Resources for College Students
College is typically the first time that you will live on your own as a young adult. On top of meeting new friends and making sure you get to class on time, you are also faced with taking on the responsibility of planning for meals and managing your food allergies day to day. Below you will find information on some hot topics for college students.
FARE works with colleges and universities to develop uniform policies to effectively manage food allergy through the FARE College Food Allergy Program. Currently under development, this program will address all aspects of college life with food allergies including dining services, resident life and social well-being, health services, disability accommodations and emergency services. Learn more about the program here.
Choosing a School
Attending a school with a supportive food allergy policy and Resident Life staff can make all the difference in ensuring a safe and fulfilling college experience. Before deciding on a college, students should be sure to visit the school, ask questions of the staff and learn how each college helps students to manage their food allergies. Here are some things to consider when choosing which school to attend:
- Make sure the dining facilities are safe by going on a tour and asking the food service director how you can verify the ingredients of each meal and exchange an unsafe entrée for one you can eat.
- Some schools permit you to bring or rent a MicroFridge (a combination refrigerator and microwave), which allows you the option of preparing foods in your room. Find out if the top three schools you are considering have this option.
- Research your housing options to see if you can choose a supportive friend to be your roommate or if you can live in a single room, which can help create a safe and allergen-free living environment.
Moving away from home can be a challenge for teens with food allergies. Here are a few helpful tips for students attending college:
- Orient your roommates, hall mates, and Resident Advisor by distributing your Food Allergy & Anaphylaxis Emergency Care Plan to all dorm staff members, and place a copy in your dorm room and in your Resident Advisor's room.

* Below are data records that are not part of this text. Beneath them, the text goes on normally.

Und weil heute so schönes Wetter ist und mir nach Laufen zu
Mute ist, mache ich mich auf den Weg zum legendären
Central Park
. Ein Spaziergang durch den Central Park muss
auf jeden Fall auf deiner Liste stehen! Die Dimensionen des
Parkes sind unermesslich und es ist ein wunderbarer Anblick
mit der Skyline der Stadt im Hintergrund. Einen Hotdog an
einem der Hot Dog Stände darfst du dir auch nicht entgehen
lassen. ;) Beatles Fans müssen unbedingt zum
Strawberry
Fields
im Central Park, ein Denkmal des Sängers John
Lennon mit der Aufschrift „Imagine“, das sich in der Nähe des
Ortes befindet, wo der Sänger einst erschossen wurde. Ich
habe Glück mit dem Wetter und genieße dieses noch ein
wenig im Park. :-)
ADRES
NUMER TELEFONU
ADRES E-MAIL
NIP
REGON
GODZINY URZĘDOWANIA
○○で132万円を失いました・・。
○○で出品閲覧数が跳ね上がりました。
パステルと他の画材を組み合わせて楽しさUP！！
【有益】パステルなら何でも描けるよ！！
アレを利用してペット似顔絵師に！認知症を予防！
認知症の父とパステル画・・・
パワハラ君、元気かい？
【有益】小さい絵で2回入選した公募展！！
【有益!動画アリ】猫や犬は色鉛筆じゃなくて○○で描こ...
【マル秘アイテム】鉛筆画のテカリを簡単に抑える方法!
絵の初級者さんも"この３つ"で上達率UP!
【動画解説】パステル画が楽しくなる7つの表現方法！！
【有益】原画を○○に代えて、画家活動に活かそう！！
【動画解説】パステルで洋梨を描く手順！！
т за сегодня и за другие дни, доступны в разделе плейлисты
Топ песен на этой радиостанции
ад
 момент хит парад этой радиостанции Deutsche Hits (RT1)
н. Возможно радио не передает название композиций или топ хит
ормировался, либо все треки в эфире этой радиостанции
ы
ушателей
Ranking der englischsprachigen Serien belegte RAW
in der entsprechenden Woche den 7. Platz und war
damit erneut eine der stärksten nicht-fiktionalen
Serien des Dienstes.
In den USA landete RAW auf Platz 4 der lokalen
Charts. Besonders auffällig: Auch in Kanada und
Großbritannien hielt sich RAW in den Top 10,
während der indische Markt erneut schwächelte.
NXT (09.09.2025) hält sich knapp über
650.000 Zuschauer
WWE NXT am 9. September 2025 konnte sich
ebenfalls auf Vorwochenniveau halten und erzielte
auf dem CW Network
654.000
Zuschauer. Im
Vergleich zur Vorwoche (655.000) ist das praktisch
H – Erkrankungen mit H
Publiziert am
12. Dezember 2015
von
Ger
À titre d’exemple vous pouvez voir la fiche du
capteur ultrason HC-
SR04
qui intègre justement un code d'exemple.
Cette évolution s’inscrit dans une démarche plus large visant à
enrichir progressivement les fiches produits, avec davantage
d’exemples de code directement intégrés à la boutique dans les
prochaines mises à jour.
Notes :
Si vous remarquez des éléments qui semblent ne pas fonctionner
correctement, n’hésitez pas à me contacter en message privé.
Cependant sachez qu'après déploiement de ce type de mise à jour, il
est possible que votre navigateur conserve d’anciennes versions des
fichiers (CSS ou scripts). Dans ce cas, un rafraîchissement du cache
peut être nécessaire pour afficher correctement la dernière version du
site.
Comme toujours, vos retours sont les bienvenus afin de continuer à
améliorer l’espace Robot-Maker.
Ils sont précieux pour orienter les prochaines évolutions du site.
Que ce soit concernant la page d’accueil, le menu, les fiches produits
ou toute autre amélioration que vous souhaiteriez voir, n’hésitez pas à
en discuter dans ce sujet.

- Be sure to talk to your roommates about your food allergy, how they can help you stay safe, and what to do in an emergency.
- Assemble emergency medical kits with medications you use to treat a reaction and a copy of your Food Allergy & Anaphylaxis Emergency Care Plan signed by your doctor.
- Many schools have fast food outlets on campus; be sure to check out the ingredient lists.
Alcohol and Epinephrine: Do They Mix?
Most students come to be of legal drinking age while attending college, and we are often asked about the effects that alcohol might have when combined with epinephrine. According to Dr. Clifton T. Furukawa, an allergist and clinical professor of pediatrics at the University of Washington, School of Medicine, Seattle, W.A., alcohol may increase the rate at which a food allergen is absorbed, therefore resulting in a quicker onset of symptoms. He also explained a few additional risks for college students to consider.
“If a person has had alcoholic drinks and then needs epinephrine, the epinephrine will still be effective. However, alcohol use does present a risk to food-allergic individuals. When alcohol is consumed, judgment, timing, and muscle coordination are adversely affected. Thus, people may take chances they should not, may misjudge what is occurring, and may allow food contamination to occur just by mishandling. Additionally, their ability to recognize a reaction, give themselves medications, and summon help may be affected.
“Further, and especially for college-age, food-allergic individuals, foods to be avoided may actually intentionally be given as a ‘prank’ or ‘joke.’ Not only is your judgment impaired, but the judgment and behavior of others are affected by alcohol.”
Check out this video, "Food Allergies and Dating," from Anaphylaxis Canada.
The Kissing Study
Your food allergy may seem like an uncomfortable topic to bring up, but it's definitely much more comfortable to talk about it than to have a reaction. Be upfront with people you are interested in. If they care about you, they will understand and want to learn about how they can help keep you safe.
A study was published in 2006 to understand how long peanut allergen stays in the saliva after a person eats. The results of the study gave the scientists confidence that the allergen would become undetectable for the majority of people several hours after they had eaten peanuts or peanut products. The scientists found that peanut residue gradually disappeared from the mouth, reaching undetectable levels if participants waited a few hours and had a peanut-free meal. Many teens and young adults tell us that their significant others avoid the allergy-causing food on days when they will be hanging out together. Others say their boyfriends or girlfriends have cut the allergen out of their diets entirely. Talk to your doctor and your date about what makes the most sense for your situation.